Implicit in what is being said is that the British team is going to fail to get a good deal for Britain, and that therefore the risks of Brexit for Britain are pyramided. Why the EU wouldn’t keep this fact secret, and negotiate a superb deal for itself, is a mystery, but the posture is almost that the EU wants to save the British from their own stupidity.
It’s not a bad maneuver, but it unravels at a certain point. The British team consists of well-educated and experienced civil servants. In claiming that this team is not up to the task of understanding the complexities of EU processes and regulations, the EU has made the strongest case possible against itself.

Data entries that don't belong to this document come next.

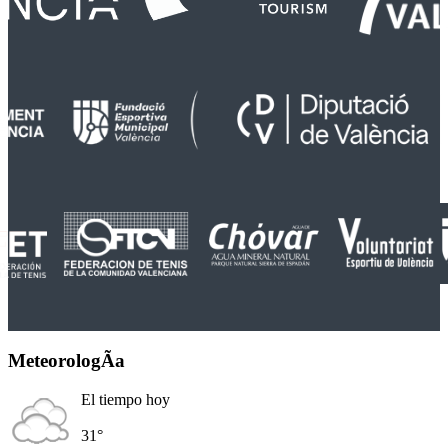
MeteorologÃ­a
El tiempo hoy
31°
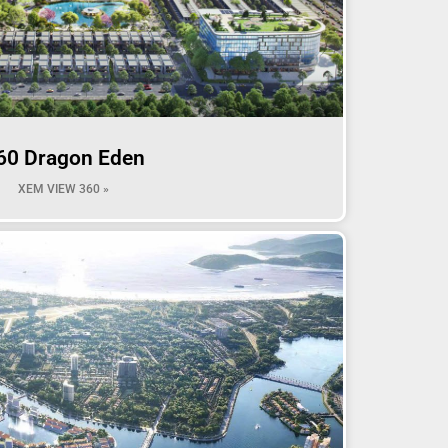
60 Dragon Eden
XEM VIEW 360 »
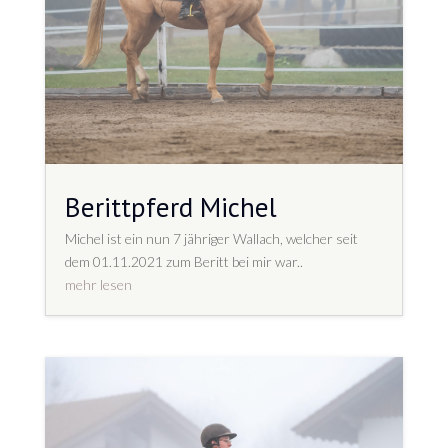
Berittpferd Michel
Michel ist ein nun 7 jähriger Wallach, welcher seit
dem 01.11.2021 zum Beritt bei mir war..
mehr lesen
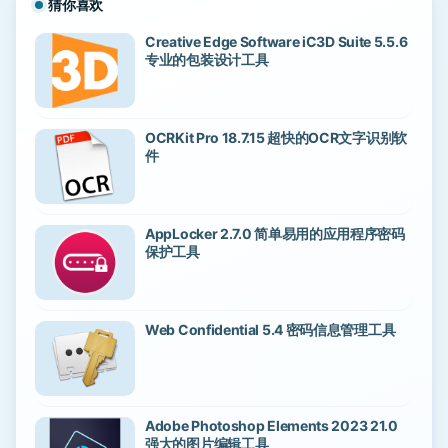
猜你喜欢
Creative Edge Software iC3D Suite 5.5.6
专业的包装设计工具
OCRKit Pro 18.7.15 超快的OCR文字识别软
件
AppLocker 2.7.0 简单易用的应用程序密码
保护工具
Web Confidential 5.4 密码信息管理工具
Adobe Photoshop Elements 2023 21.0
强大的图片编辑工具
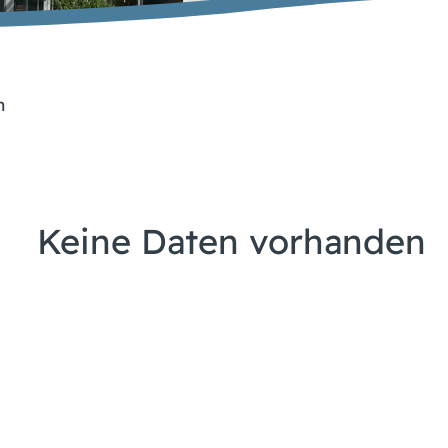
n
Keine Daten vorhanden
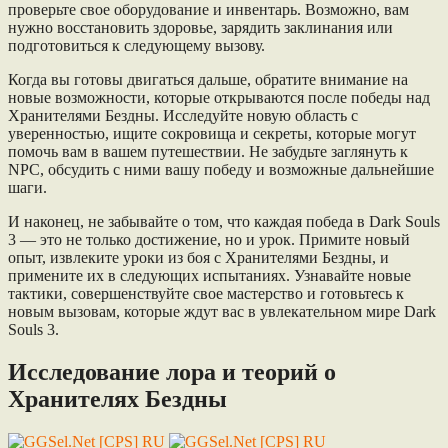
проверьте свое оборудование и инвентарь. Возможно, вам
нужно восстановить здоровье, зарядить заклинания или
подготовиться к следующему вызову.
Когда вы готовы двигаться дальше, обратите внимание на
новые возможности, которые открываются после победы над
Хранителями Бездны. Исследуйте новую область с
уверенностью, ищите сокровища и секреты, которые могут
помочь вам в вашем путешествии. Не забудьте заглянуть к
NPC, обсудить с ними вашу победу и возможные дальнейшие
шаги.
И наконец, не забывайте о том, что каждая победа в Dark Souls
3 — это не только достижение, но и урок. Примите новый
опыт, извлеките уроки из боя с Хранителями Бездны, и
примените их в следующих испытаниях. Узнавайте новые
тактики, совершенствуйте свое мастерство и готовьтесь к
новым вызовам, которые ждут вас в увлекательном мире Dark
Souls 3.
Исследование лора и теорий о
Хранителях Бездны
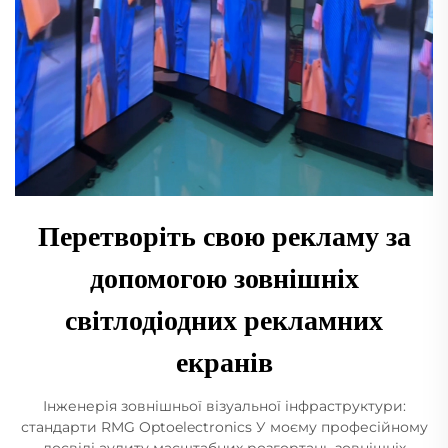
Перетворіть свою рекламу за
допомогою зовнішніх
світлодіодних рекламних
екранів
Інженерія зовнішньої візуальної інфраструктури:
стандарти RMG Optoelectronics У моєму професійному
досвіді аудиту масштабних розгортань зовнішніх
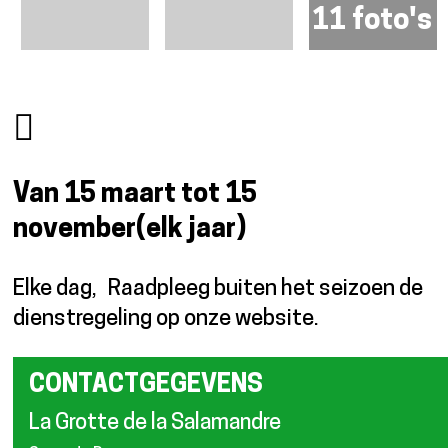
11 foto's
Van 15 maart tot 15
november
(elk jaar)
Elke dag
Raadpleeg buiten het seizoen de
dienstregeling op onze website.
CONTACTGEGEVENS
La Grotte de la Salamandre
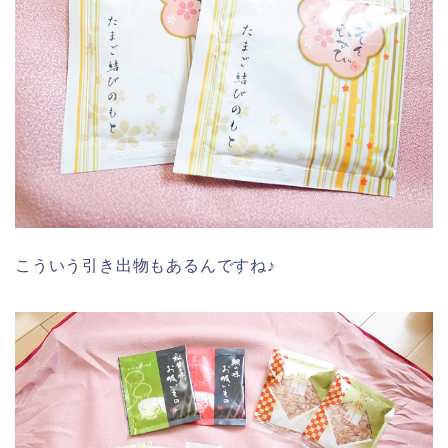
こういう引き出物もあるんですね♪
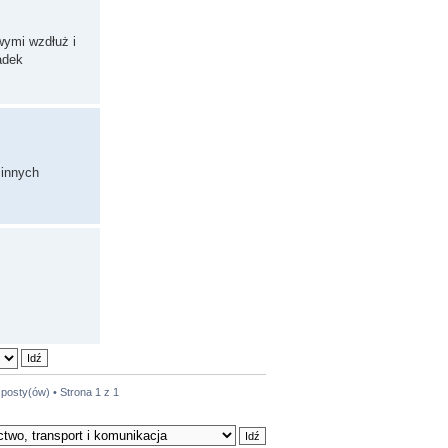
wymi wzdłuż i
adek
 innych
 posty(ów) • Strona
1
z
1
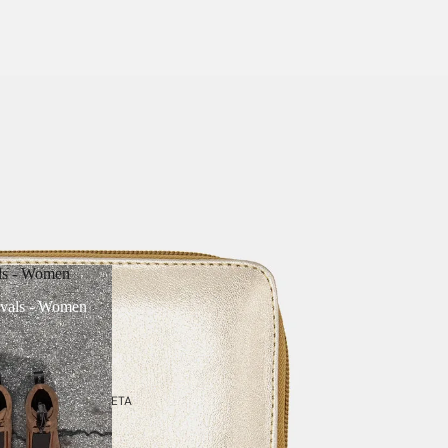
ls - Women
vals - Women
 A PANTALLA COMPLETA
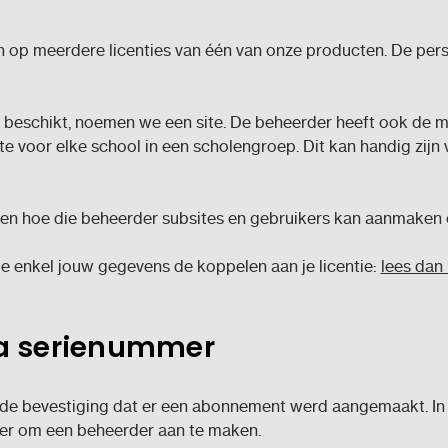
p meerdere licenties van één van onze producten. De persoon
r beschikt, noemen we een site. De beheerder heeft ook de 
te voor elke school in een scholengroep. Dit kan handig zijn 
en hoe die beheerder subsites en gebruikers kan aanmaken o
e enkel jouw gegevens de koppelen aan je licentie:
lees dan 
ia serienummer
t de bevestiging dat er een abonnement werd aangemaakt. In d
er om een beheerder aan te maken.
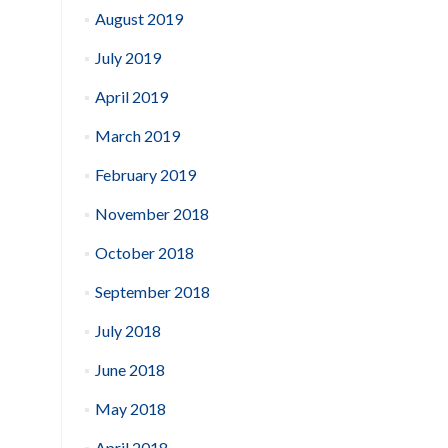
August 2019
July 2019
April 2019
March 2019
February 2019
November 2018
October 2018
September 2018
July 2018
June 2018
May 2018
April 2018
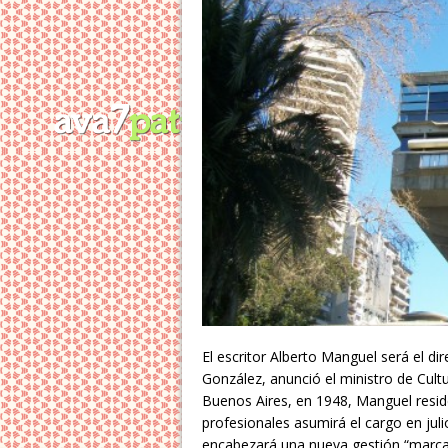
El escritor Alberto Manguel será el di
González, anunció el ministro de Cult
Buenos Aires, en 1948, Manguel resi
profesionales asumirá el cargo en juli
encabezará una nueva gestión “marcada 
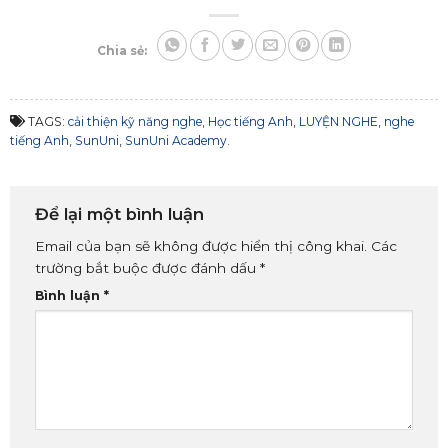
Chia sẻ:
TAGS:
cải thiện kỹ năng nghe
,
Học tiếng Anh
,
LUYỆN NGHE
,
nghe
tiếng Anh
,
SunUni
,
SunUni Academy
.
Để lại một bình luận
Email của bạn sẽ không được hiển thị công khai.
Các
trường bắt buộc được đánh dấu
*
Bình luận
*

If these people can’t readily grasp the principles binding Britain to the EU, then how can mere citizens understand them? And if the principles are beyond the grasp of the public, how can the public trust the institutions? We are not dealing here with the complex rules that allow France to violate rules on deficits but on the fundamental principles of the European Union and the rights and obligations – political, economic and moral – of citizens. If the EU operating system is too complex to be grasped by British negotiators, then who can grasp it?
The EU’s answer to this is that the Maastricht treaty, a long and complex document, can best be grasped by experts, particularly by those experts who make their living by being Maastricht treaty experts. These experts and the complex political entities that manage them don’t think they have done a bad job managing the European Union. In spite of the nearly decadelong economic catastrophe in Southern Europe, they are content with their work. In their minds, the fault generally lies with Southern Europe, not the EU; the upheaval in Europe triggered by EU-imposed immigration rules had to do with racist citizens, not the EU’s ineptness; and Brexit had to do with the inability of the British public to understand the benefits of the EU, not the fact that the benefits were unclear and the rules incomprehensible. The institutionalized self-satisfaction of the EU apparatus creates a mindset in which the member publics must live up to the EU’s expectations rather than the other way around.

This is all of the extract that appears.